Posted to The Age (9/5/2011) on 9/5/2011 at 4:37 PM
Commenting on “Why June is too soon for an RBA rate rise”
http://www.theage.com.au/business/why-june-is-too-soon-for-an-rba-rate-rise-20110509-1eez3.html?
Predictions by Glenn Stevens and his team at RBA are far from satisfactory. Either the economic models used or the way the results produced by the models have been interpreted need to undergo vigorous challenge.
The trilogy of negative demand, as I called it, is a signal for heading towards a recession. This may sound farfetched, naïve and ill-founded, but a rationalist will see the wisdom of this doomsday prediction. The trilogy of negative demands is real properties, cars and household goods including fashions. These three categories of items are in descending sequence in terms of average value. In recent months, we witness the trilogy of negative demands are taking place.

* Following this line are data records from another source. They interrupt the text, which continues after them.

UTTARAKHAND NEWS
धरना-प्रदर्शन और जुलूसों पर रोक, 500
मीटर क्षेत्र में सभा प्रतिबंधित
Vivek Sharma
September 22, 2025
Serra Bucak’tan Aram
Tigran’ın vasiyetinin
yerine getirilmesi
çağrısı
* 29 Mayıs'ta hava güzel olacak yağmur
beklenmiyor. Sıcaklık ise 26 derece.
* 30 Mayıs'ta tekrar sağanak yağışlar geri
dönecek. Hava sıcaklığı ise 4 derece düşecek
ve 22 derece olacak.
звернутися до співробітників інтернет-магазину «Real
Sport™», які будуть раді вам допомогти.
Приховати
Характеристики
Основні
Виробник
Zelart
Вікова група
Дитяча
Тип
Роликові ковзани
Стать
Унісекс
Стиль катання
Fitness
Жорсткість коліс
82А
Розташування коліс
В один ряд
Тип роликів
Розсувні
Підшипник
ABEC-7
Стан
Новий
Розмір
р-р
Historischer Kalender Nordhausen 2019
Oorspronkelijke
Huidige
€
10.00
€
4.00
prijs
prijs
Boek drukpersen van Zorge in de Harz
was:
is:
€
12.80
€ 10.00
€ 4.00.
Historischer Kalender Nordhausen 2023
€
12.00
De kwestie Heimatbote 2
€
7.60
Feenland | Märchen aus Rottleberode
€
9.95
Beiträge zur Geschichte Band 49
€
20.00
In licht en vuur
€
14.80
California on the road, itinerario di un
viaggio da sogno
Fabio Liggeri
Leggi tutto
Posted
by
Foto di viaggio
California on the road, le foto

I have written in many blogs and newspaper comments about my predictions, a lot more accurate than what RBA has been predicting. Using dollar value as the key element in prediction is inadequate. The total quantity demand must be taken into consideration for normalisation.
CPI increase, unfortunately, always targets at increase in price which can be due to real reason and artificial manipulation. If quantity demand is increased, causing shortage of supply and thus pushing up the price, then there is room to call for increase in interest rate to dampen the demand. However, it is irrational to increase interest rate because electricity charges, water rates, local petrol prices have gone up, and that the quantity demand of these utilities or items is in fact unchanged or decreased. In short, the total dollar increases bear no relation to the demand curves.